Virginia Gov. Ralph Northam (D) on Friday said the state will lead the way on marijuana legalization in the South, pledging to move forward with a cannabis measure in 2021 that he wants to serve as a model for the region.
“There are 15 or so other states that have moved toward legalizing marijuana,” he said Friday on WAMU radio’s The Kojo Nnamdi Show. “Virginia will be the first in the South, but we tend to be leaders, and now that’s what we’re going to do this year. And we’re going to do it the right way.”
Northam campaigned on cannabis decriminalization but had long declined to take a position on broader adult-use legalization. That changed last week, when he called on state lawmakers to pursue legalization in the coming legislative session.
“Marijuana laws have been based originally in discrimination, and undoing those harms means thins like social equity licenses, access to capital, community reinvestment and sealing or expunging people’s prior records,” he said in coming out for the policy change.
Listen to Northam’s new marijuana comments, around 8:10 into the audio below:
In Friday’s interview, Northam revealed more of his thinking on legalization, expanding on his ideas for social equity and desire to keep cannabis away from minors. “We want equity to be part of this,” he said, “and I as a pediatrician certainly want to protect our youth.”
Northam said he’s still undecided on whether to allow residents to grow marijuana at home.
“That’s something we’re looking into. We’re looking at what other states have done” he said. “The bottom line is, if we’re going to do that, we want it to be done safely.”

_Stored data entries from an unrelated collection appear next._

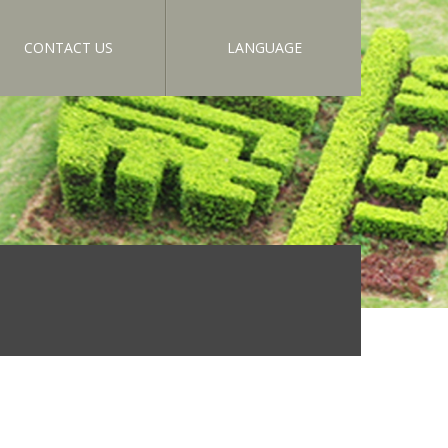
CONTACT US
LANGUAGE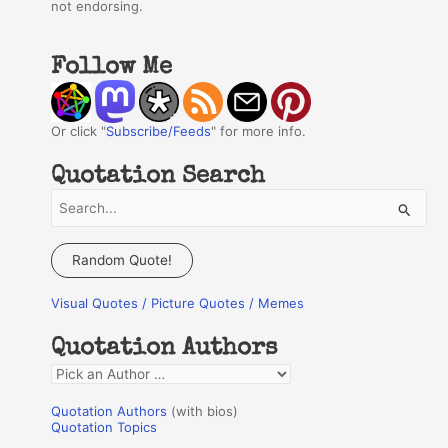
not endorsing.
Follow Me
Or click "
Subscribe/Feeds
" for more info.
Quotation Search
S
e
a
Random Quote!
r
Visual Quotes / Picture Quotes / Memes
c
h
Quotation Authors
f
Q
o
u
r
Quotation Authors
(with bios)
o
Quotation Topics
: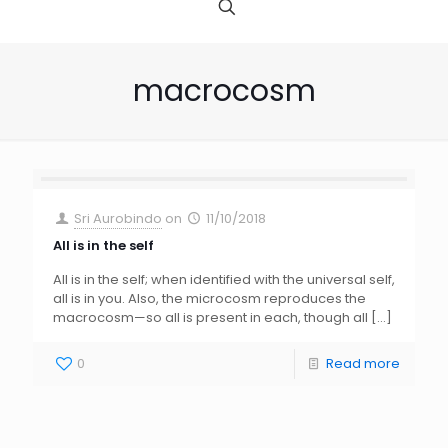
macrocosm
Sri Aurobindo
on
11/10/2018
All is in the self
All is in the self; when identified with the universal self,
all is in you. Also, the microcosm reproduces the
macrocosm—so all is present in each, though all
[…]
0
Read more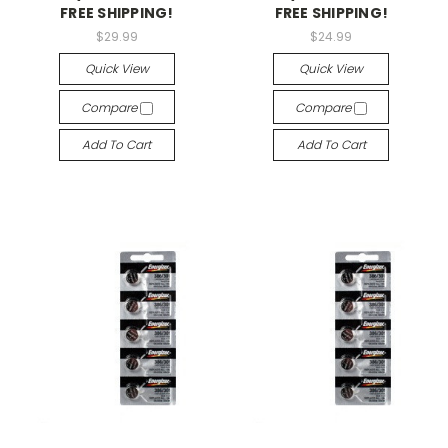
FREE SHIPPING!
FREE SHIPPING!
$29.99
$24.99
Quick View
Quick View
Compare
Compare
Add To Cart
Add To Cart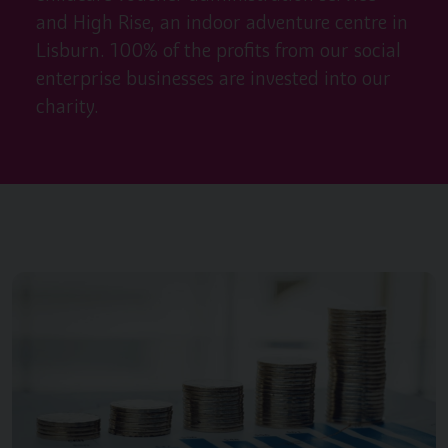
and High Rise, an indoor adventure centre in
Lisburn. 100% of the profits from our social
enterprise businesses are invested into our
charity.
Image of { item.title }}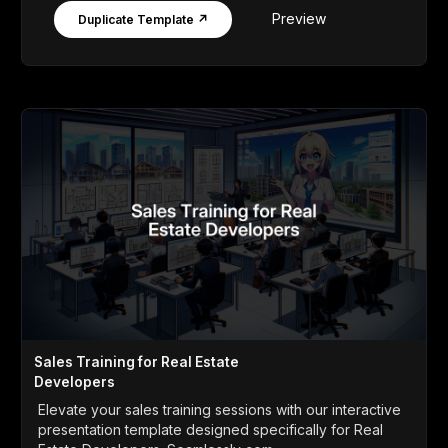
Preview
Duplicate Template ↗
Sales Training for Real Estate
Developers
Elevate your sales training sessions with our interactive
presentation template designed specifically for Real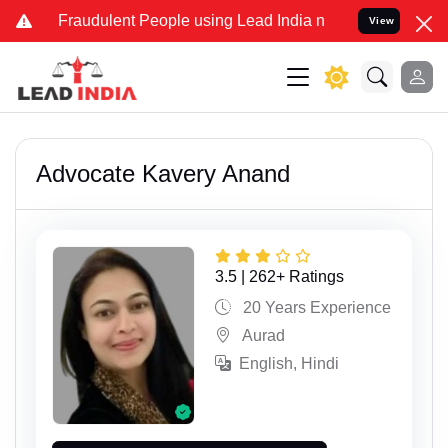
nd Fraudulent People using Lead India name to Resolve your Legal c
View
Advocate Kavery Anand
3.5 | 262+ Ratings
20 Years Experience
Aurad
English, Hindi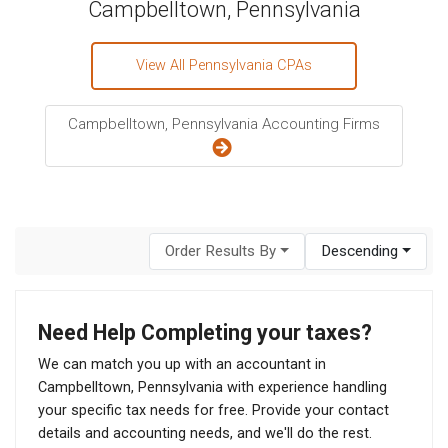
Campbelltown, Pennsylvania
View All Pennsylvania CPAs
Campbelltown, Pennsylvania Accounting Firms
Order Results By
Descending
Need Help Completing your taxes?
We can match you up with an accountant in
Campbelltown, Pennsylvania with experience handling
your specific tax needs for free. Provide your contact
details and accounting needs, and we'll do the rest.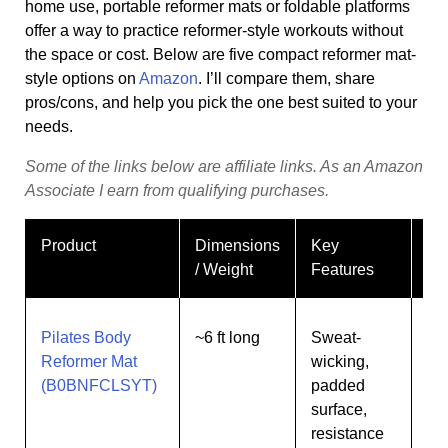
home use, portable reformer mats or foldable platforms
offer a way to practice reformer-style workouts without
the space or cost. Below are five compact reformer mat-
style options on
Amazon
. I’ll compare them, share
pros/cons, and help you pick the one best suited to your
needs.
Some
of
the
links
below
are
affiliate
links.
As
an
Amazon
Associate
I
earn
from
qualifying
purchases.
Product
Dimensions
Key
Be
/ Weight
Features
Pilates Body
~6 ft long
Sweat-
Be
Reformer Mat
wicking,
wa
(B0BNFCLSYT)
padded
co
surface,
resistance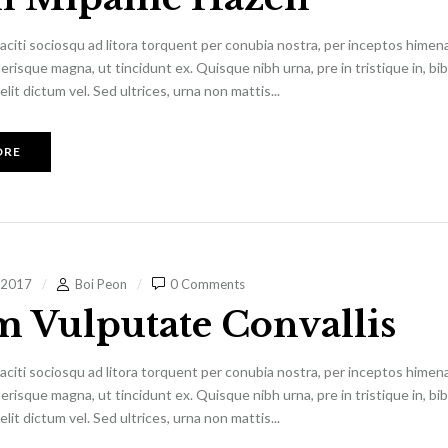
aciti sociosqu ad litora torquent per conubia nostra, per inceptos himen
lerisque magna, ut tincidunt ex. Quisque nibh urna, pre in tristique in, b
it dictum vel. Sed ultrices, urna non mattis...
ORE
 2017
Boi Peon
0 Comments
m Vulputate Convallis
aciti sociosqu ad litora torquent per conubia nostra, per inceptos himen
lerisque magna, ut tincidunt ex. Quisque nibh urna, pre in tristique in, b
it dictum vel. Sed ultrices, urna non mattis...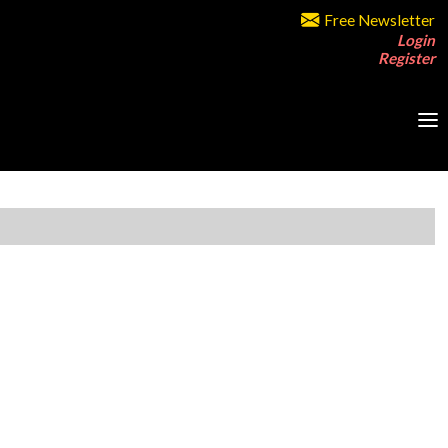
Free Newsletter
Login
Register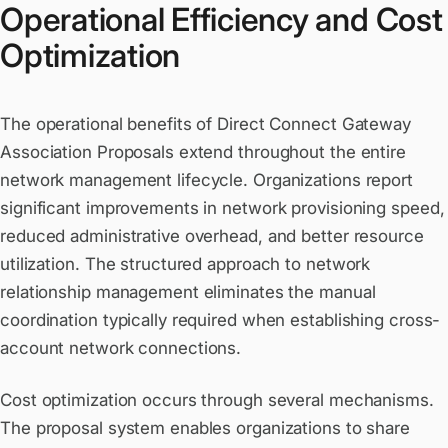
Operational Efficiency and Cost
Optimization
The operational benefits of Direct Connect Gateway
Association Proposals extend throughout the entire
network management lifecycle. Organizations report
significant improvements in network provisioning speed,
reduced administrative overhead, and better resource
utilization. The structured approach to network
relationship management eliminates the manual
coordination typically required when establishing cross-
account network connections.
Cost optimization occurs through several mechanisms.
The proposal system enables organizations to share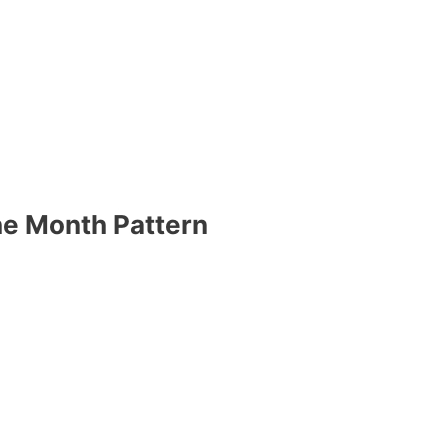
he Month Pattern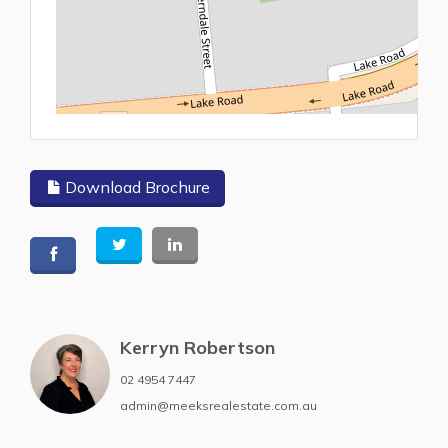
L
Download Brochure
Kerryn Robertson
02 4954 7447
admin@meeksrealestate.com.au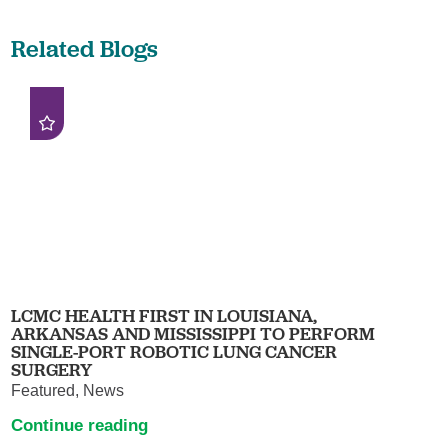
Related Blogs
LCMC HEALTH FIRST IN LOUISIANA,
ARKANSAS AND MISSISSIPPI TO PERFORM
SINGLE-PORT ROBOTIC LUNG CANCER
SURGERY
Featured, News
Continue reading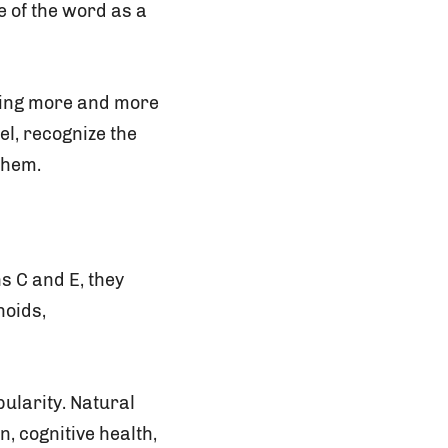
 of the word as a
oking more and more
el, recognize the
them.
s C and E, they
noids,
ularity. Natural
, cognitive health,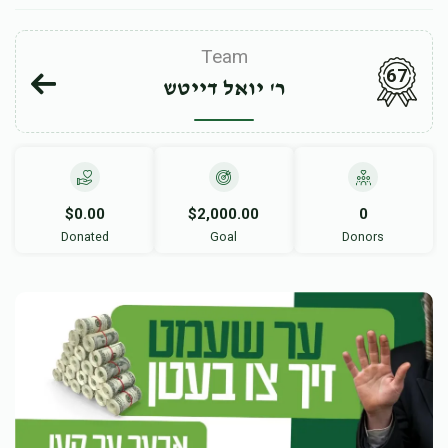
Team
67
ר' יואל דייטש
$0.00
$2,000.00
0
Donated
Goal
Donors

“Now, you could make the argument or the point that we’re able to brew beer in our home, why not grow marijuana?” the governor continued. “I’ve heard that. I understand that. But it’s something that, again, we want to do this the right way. There’s going to be a lot of people at the table to discuss how we move forward. And that’s certainly a part of the discussion that we will undertake as we move forward with this.”
.@GovernorVA supports legalizing marijuana in Virginia. But, he says, “It’s going to be done with equity.”
He says people of color use marijuana at the same rate as non-people of color, but are incarcerated at a much higher rate.https://t.co/JcomypueGx
— The Kojo Nnamdi Show (@kojoshow) November 20, 2020
Nearly every state where cannabis is legal for adults allows residents to grow marijuana for personal use, although recent legalization proposals in both New Jersey and Rhode Island would prohibit home cultivation, at least initially.
Northam already successfully led a measure to decriminalize marijuana possession across the finish line this year. The new law, which took effect in July, makes possession of up to an ounce of cannabis punishable by a $25 fine with no threat of jail time.
He also signed two expansions of that policy that were passed in a special session.
One stipulates that “no law-enforcement officer may lawfully stop, search, or seize any person, place, or thing solely on the basis of the odor of marijuana, and no evidence discovered or obtained as a result of such unlawful search or seizure shall be admissible in any trial, hearing, or other proceeding.”
The other will allow people issued summonses for cannabis offenses under the state’s new decriminalization law to prepay their civil penalty rather than having show up in court.
Full legalization, however, could be a bigger fight. Northam acknowledged earlier this week that the policy change is “not going to happen overnight.”
A report published Monday by the Joint Legislative Audit and Review Commission (JLARC), however, provides plenty of fodder for Northam. While the panel did not make a formal recommendation on whether lawmakers should legalize, it found the change would reduce arrests, raise tax revenue and help repair past drug war damages.
Legalizing marijuana would lead to an 84 percent reduction in cannabis related-arrests, the report said, while also boosting the economy: A state-legal industry would create upwards of 11,000 jobs by year five, JLARC said, and could bring in between about $150 million and $300 million in annual tax revenue if taxed at a rate of 25 to 30 percent.
Top lawmakers in the state, meanwhile, signaled earlier this month that legalization could have enough votes in the Legislature to pass if a bill is introduced in 2021. House Majority Leader Charniele Herring (D) said there is a “good chance” it could happen, and Senate Majority Leader Dick Saslaw (D) put the odds at “slightly better than 50–50.”
Beyond the JLARC study, several executive agencies—including the Secretaries of Agriculture and Forestry, Finance, Health and Human Resources, and Public Safety and Homeland Security—have formed a working group to study the potential implications of legalization, an action required under the new decriminalization law.
A report from the group is due by the end of this month.